Fig 5. IκBα inhibits p65-dependent transactivation in yeast.

The highly responsive M2 strain was used to test the impact of co-expressing IκBα with the NF-κB proteins p50TAD or p65. A) Luciferase assays results were obtained and plotted as described in Fig 1. Control transformants lacking the IκBα expression construct were obtained using the pRS315 empty vector. Cells were cultured in 0.032% galactose for 16 hours to achieve moderate expression of p50TAD or p65. IκBα is expressed under the constitutive ADH1 promoter. For all conditions the light units were normalize for the optical density of the cultures. The relative luciferase activity, obtained with cells transformed with empty vectors was set to 1 and used to obtained the fold of reporter induction due to the expression of NF-κB proteins. Bars plot the average and standard errors of four biological replicates. B) A western blot image revealing the impact of IκBα on p50TAD or p65 protein levels. Transformants with two p50TAD expression vectors that differ for the selection marker gene (LEU2 for p50TAD #1 and TRP1 for p50TAD #2) were included.
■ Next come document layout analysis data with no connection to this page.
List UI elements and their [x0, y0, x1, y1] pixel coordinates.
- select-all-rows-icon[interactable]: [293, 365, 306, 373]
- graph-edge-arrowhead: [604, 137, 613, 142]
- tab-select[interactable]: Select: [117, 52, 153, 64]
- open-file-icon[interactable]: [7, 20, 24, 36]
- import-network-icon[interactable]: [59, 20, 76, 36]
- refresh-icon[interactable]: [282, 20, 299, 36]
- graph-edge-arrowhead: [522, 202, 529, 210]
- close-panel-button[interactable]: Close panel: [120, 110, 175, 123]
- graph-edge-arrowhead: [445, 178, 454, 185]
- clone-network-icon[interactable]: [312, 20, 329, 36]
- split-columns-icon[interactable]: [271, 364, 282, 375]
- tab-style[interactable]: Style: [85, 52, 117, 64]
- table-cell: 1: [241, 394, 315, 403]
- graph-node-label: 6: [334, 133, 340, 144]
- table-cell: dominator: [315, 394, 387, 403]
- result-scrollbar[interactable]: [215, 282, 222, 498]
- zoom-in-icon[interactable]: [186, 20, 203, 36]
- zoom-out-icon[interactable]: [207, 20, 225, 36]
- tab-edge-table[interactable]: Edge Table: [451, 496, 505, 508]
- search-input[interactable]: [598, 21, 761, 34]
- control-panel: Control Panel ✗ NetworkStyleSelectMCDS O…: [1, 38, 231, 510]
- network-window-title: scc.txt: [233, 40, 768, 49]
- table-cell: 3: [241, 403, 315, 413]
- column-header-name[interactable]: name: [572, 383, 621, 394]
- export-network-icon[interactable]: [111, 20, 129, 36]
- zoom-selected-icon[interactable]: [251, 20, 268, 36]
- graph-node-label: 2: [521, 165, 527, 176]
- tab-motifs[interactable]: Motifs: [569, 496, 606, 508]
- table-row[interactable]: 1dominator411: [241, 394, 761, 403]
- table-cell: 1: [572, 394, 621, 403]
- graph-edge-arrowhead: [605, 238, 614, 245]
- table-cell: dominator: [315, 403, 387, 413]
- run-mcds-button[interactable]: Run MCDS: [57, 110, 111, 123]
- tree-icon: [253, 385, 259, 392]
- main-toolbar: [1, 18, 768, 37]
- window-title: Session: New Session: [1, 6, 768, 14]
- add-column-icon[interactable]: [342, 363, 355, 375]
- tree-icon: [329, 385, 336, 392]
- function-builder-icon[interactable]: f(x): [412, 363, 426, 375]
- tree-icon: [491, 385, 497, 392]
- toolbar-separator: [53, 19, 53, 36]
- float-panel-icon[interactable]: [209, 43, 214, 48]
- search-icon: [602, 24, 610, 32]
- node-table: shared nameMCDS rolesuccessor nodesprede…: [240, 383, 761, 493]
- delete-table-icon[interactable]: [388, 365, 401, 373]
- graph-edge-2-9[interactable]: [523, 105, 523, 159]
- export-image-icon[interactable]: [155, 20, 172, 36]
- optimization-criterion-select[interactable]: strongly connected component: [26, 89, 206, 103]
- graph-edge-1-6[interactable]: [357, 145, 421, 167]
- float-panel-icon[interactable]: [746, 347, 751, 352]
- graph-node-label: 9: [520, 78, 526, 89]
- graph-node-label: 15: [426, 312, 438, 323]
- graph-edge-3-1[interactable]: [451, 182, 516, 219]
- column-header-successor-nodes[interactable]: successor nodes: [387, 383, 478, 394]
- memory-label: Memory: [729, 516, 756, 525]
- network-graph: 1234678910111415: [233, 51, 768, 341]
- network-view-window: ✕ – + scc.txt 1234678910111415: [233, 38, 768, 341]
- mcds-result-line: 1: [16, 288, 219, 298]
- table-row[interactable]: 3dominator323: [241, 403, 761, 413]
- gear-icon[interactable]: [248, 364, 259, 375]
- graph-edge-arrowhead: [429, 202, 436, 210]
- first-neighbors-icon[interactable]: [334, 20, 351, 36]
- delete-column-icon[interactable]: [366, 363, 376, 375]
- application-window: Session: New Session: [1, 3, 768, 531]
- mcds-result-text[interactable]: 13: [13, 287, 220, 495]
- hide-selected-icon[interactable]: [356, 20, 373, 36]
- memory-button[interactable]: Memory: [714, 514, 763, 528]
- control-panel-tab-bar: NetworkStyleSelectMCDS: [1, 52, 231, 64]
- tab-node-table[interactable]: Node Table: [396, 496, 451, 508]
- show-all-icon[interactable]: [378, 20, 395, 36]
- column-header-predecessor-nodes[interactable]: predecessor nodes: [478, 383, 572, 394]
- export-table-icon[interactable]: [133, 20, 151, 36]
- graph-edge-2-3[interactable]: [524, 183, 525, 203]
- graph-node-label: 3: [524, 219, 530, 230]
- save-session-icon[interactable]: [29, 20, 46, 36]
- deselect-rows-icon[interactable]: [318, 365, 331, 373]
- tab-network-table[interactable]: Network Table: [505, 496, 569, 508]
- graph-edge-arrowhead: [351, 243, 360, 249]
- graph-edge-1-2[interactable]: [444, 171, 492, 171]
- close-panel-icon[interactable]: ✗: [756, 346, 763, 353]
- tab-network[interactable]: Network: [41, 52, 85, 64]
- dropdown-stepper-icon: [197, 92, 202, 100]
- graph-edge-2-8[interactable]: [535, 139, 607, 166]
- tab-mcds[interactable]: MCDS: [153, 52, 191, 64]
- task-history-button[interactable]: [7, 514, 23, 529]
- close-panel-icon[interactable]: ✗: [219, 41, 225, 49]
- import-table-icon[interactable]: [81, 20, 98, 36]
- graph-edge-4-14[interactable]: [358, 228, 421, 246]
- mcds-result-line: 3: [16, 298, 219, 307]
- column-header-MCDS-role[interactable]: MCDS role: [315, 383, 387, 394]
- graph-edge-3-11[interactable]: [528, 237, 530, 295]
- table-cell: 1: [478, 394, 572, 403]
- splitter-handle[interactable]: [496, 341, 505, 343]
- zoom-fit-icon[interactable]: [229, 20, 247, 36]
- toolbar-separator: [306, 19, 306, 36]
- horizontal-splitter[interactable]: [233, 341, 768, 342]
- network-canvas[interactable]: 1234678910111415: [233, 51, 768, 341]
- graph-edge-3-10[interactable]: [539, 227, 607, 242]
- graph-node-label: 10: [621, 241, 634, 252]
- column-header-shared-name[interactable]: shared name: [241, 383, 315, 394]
PGK1 was used as loading control.

Fig 6. Effect of the small molecules BAY11-7082 and ethyl pyruvate on NF-κB activity in yeast.
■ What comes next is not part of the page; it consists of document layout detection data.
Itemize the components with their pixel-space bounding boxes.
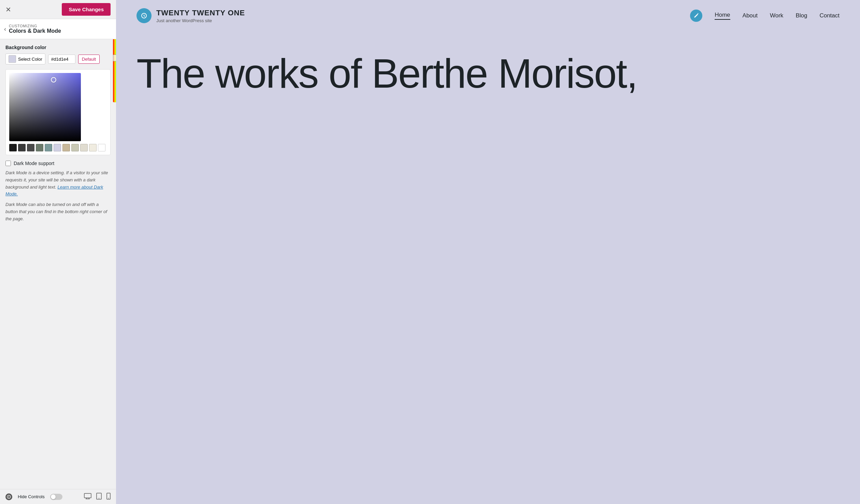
hue-slider[interactable] [113,39,116,102]
hero-content: The works of Berthe Morisot, [116,31,860,108]
hue-slider-wrap [84,73,93,141]
top-bar: ✕ Save Changes [0,0,116,19]
panel-content: Background color Select Color Default [0,39,116,489]
tablet-preview-button[interactable] [96,493,102,501]
site-name: TWENTY TWENTY ONE [156,9,245,17]
back-button[interactable]: ‹ [4,26,6,32]
color-swatch-medium-dark[interactable] [27,144,34,151]
select-color-button[interactable]: Select Color [5,54,45,64]
save-changes-button[interactable]: Save Changes [62,3,111,16]
dark-mode-checkbox-row: Dark Mode support [5,161,111,166]
color-swatch-light-tan[interactable] [71,144,79,151]
swatches-row [9,144,107,151]
select-color-label: Select Color [18,57,42,62]
nav-work[interactable]: Work [770,12,783,19]
site-branding: TWENTY TWENTY ONE Just another WordPress… [137,8,245,23]
customizing-label: Customizing [9,24,61,28]
breadcrumb: ‹ Customizing Colors & Dark Mode [0,19,116,39]
background-color-section: Background color Select Color Default [5,45,111,155]
hide-controls-toggle[interactable] [50,494,62,500]
breadcrumb-text: Customizing Colors & Dark Mode [9,24,61,34]
color-swatch-white[interactable] [98,144,105,151]
color-swatch-light[interactable] [80,144,88,151]
site-nav: Home About Work Blog Contact [690,10,840,22]
nav-home[interactable]: Home [715,12,730,20]
dark-mode-description-2: Dark Mode can also be turned on and off … [5,201,111,222]
color-swatch-cream[interactable] [89,144,97,151]
picker-top [9,73,107,141]
saturation-field[interactable] [9,73,81,141]
color-swatch-tan[interactable] [62,144,70,151]
site-header: TWENTY TWENTY ONE Just another WordPress… [116,0,860,31]
svg-rect-2 [84,493,91,498]
nav-contact[interactable]: Contact [819,12,840,19]
section-title: Colors & Dark Mode [9,28,61,34]
color-swatch-preview [9,55,16,63]
color-swatch-lavender[interactable] [54,144,61,151]
site-tagline: Just another WordPress site [156,18,245,23]
color-swatch-dark-green[interactable] [36,144,43,151]
color-swatch-dark[interactable] [18,144,26,151]
hide-controls-icon [5,493,12,500]
mobile-preview-button[interactable] [106,493,111,501]
hide-controls-button[interactable]: Hide Controls [18,494,45,499]
hero-text: The works of Berthe Morisot, [137,52,840,95]
dark-mode-section: Dark Mode support Dark Mode is a device … [5,161,111,223]
device-icons [84,493,111,501]
dark-mode-description: Dark Mode is a device setting. If a visi… [5,169,111,198]
dark-mode-checkbox[interactable] [5,161,11,166]
color-controls: Select Color Default [5,54,111,64]
close-button[interactable]: ✕ [5,6,11,13]
nav-about[interactable]: About [743,12,758,19]
default-color-button[interactable]: Default [78,55,100,64]
hex-color-input[interactable] [48,55,75,64]
color-swatch-dark-gray[interactable] [9,144,17,151]
color-swatch-teal[interactable] [45,144,52,151]
picker-cursor [51,77,56,83]
color-picker [5,69,111,155]
desktop-preview-button[interactable] [84,493,91,501]
edit-nav-icon[interactable] [690,10,702,22]
background-color-label: Background color [5,45,111,50]
bottom-bar: Hide Controls [0,489,116,504]
customizer-panel: ✕ Save Changes ‹ Customizing Colors & Da… [0,0,116,504]
site-logo-icon[interactable] [137,8,152,23]
preview-panel: TWENTY TWENTY ONE Just another WordPress… [116,0,860,504]
dark-mode-label[interactable]: Dark Mode support [14,161,54,166]
toggle-knob [51,494,56,499]
site-name-group: TWENTY TWENTY ONE Just another WordPress… [156,9,245,23]
nav-blog[interactable]: Blog [796,12,807,19]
The strains containing the REs M2, RE4 and RelBCons were grown overnight (16 hours) in selective media containing low levels of galactose (0.008%) with or without the addition of different concentrations of BAY11-7082 (10μM, 20μM) and EP (1.5mM, 2.5mM, 5mM, 10mM). A-C) Average luciferase assays and standard errors of four biological repeats are presented. Results obtained with cells transformed with an empty expression vector are included to take into account the impact of the small molecules on the NF-κB-independent, basal expression of the reporter. D, E) Western blot images showing p50TAD, p50TAD + p65 and p65 protein levels in BAY and EP treated and untreated cells. PGK1 was used as a loading control.

Fig 7. Comparison between predicted DNA binding affinity and yeast-based transactivation.

A), B) The relative binding affinities of p50 or p65 towards 17 κB-REs were obtained from (http://thebrain.bwh.harvard.edu/nfkb) and compared with the relative transactivation potential measured in yeast at moderate levels of galactose induction. REs are ordered from left to right based on increasing Z-score for DNA binding affinity. The highest affinity RE (RE5 for p50 and I1 for p65) is set to 100. REs with Z-score lower than 4, considered equivalent to background, are labeled by *. C) Similarly, Z-scores of the p50-p65 heterodimers and transactivation potentials are compared for the 6 κB-REs that were tested in the co-expression experiments in yeast.